## Task details
Restate every entry verbatim; drop the pictures.

##############################

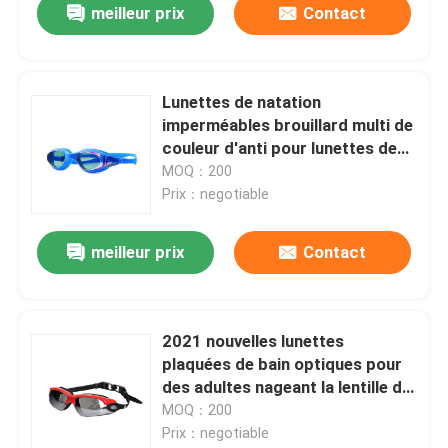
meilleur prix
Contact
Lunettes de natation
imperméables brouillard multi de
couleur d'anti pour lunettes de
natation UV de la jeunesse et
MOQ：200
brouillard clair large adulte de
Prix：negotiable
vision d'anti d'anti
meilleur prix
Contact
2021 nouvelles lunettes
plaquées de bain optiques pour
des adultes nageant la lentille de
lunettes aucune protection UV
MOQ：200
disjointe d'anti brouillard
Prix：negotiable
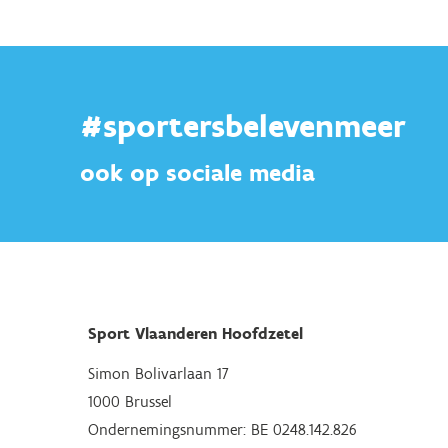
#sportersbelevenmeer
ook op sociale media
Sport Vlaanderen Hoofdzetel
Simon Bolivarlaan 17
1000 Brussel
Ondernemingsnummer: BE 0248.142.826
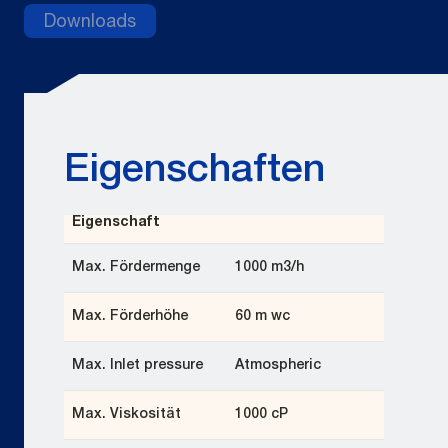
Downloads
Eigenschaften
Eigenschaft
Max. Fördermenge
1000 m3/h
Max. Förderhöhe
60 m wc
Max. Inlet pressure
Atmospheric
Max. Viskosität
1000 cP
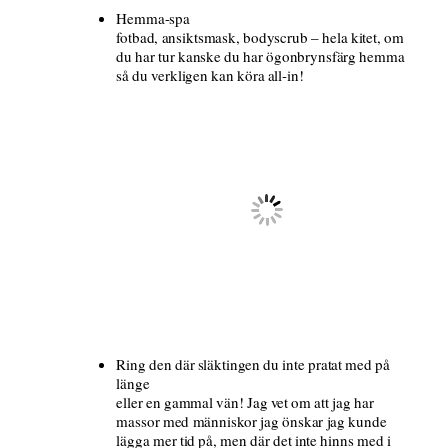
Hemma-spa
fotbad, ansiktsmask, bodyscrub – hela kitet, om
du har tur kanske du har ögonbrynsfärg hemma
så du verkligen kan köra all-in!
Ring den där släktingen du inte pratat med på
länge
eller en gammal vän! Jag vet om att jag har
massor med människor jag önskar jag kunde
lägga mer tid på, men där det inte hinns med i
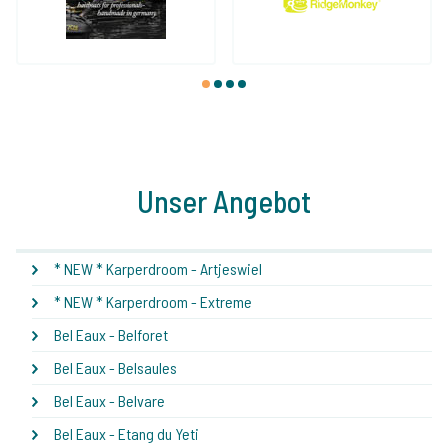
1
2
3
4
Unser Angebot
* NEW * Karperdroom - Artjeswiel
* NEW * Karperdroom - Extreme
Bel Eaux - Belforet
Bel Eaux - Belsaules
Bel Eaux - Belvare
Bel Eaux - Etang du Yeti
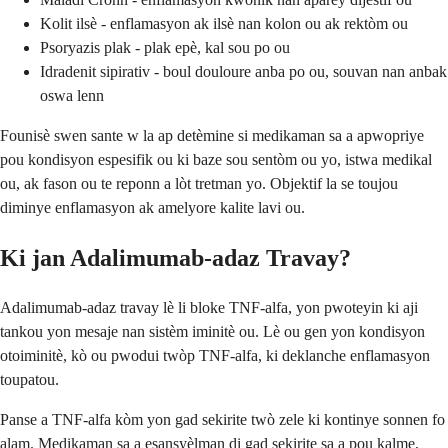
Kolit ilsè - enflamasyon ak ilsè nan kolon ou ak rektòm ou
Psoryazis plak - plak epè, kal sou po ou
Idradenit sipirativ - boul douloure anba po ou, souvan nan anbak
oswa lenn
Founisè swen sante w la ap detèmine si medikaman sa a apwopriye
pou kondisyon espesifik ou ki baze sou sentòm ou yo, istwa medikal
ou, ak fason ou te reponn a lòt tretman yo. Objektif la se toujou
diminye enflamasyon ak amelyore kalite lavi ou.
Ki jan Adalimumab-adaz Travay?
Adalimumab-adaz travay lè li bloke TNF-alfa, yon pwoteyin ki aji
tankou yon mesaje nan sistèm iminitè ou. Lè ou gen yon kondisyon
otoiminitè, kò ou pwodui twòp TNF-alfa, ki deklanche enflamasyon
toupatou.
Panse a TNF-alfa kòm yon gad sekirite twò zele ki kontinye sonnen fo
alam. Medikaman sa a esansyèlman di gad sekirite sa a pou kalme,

##############################

## Answer
meilleur prix
Contact
Lunettes de natation
imperméables brouillard multi de
couleur d'anti pour lunettes de
natation UV de la jeunesse et
MOQ：200
brouillard clair large adulte de
Prix：negotiable
vision d'anti d'anti
meilleur prix
Contact
2021 nouvelles lunettes
plaquées de bain optiques pour
des adultes nageant la lentille de
lunettes aucune protection UV
MOQ：200
disjointe d'anti brouillard
Prix：negotiable
#sportersbelevenmeer
ook op sociale media
Sport Vlaanderen Hoofdzetel
Simon Bolivarlaan 17
1000 Brussel
Ondernemingsnummer: BE 0248.142.826
Downloads
Eigenschaften
Eigenschaft
Max. Fördermenge
1000 m3/h
Max. Förderhöhe
60 m wc
Max. Inlet pressure
Atmospheric
Max. Viskosität
1000 cP
Hemma-spa
fotbad, ansiktsmask, bodyscrub – hela kitet, om
du har tur kanske du har ögonbrynsfärg hemma
så du verkligen kan köra all-in!
Ring den där släktingen du inte pratat med på
länge
eller en gammal vän! Jag vet om att jag har
massor med människor jag önskar jag kunde
lägga mer tid på, men där det inte hinns med i
1
2
3
4
Unser Angebot
* NEW * Karperdroom - Artjeswiel
* NEW * Karperdroom - Extreme
Bel Eaux - Belforet
Bel Eaux - Belsaules
Bel Eaux - Belvare
Bel Eaux - Etang du Yeti
Kolit ilsè - enflamasyon ak ilsè nan kolon ou ak rektòm ou
Psoryazis plak - plak epè, kal sou po ou
Idradenit sipirativ - boul douloure anba po ou, souvan nan anbak
oswa lenn
Founisè swen sante w la ap detèmine si medikaman sa a apwopriye
pou kondisyon espesifik ou ki baze sou sentòm ou yo, istwa medikal
ou, ak fason ou te reponn a lòt tretman yo. Objektif la se toujou
diminye enflamasyon ak amelyore kalite lavi ou.
Ki jan Adalimumab-adaz Travay?
Adalimumab-adaz travay lè li bloke TNF-alfa, yon pwoteyin ki aji
tankou yon mesaje nan sistèm iminitè ou. Lè ou gen yon kondisyon
otoiminitè, kò ou pwodui twòp TNF-alfa, ki deklanche enflamasyon
toupatou.
Panse a TNF-alfa kòm yon gad sekirite twò zele ki kontinye sonnen fo
alam. Medikaman sa a esansyèlman di gad sekirite sa a pou kalme,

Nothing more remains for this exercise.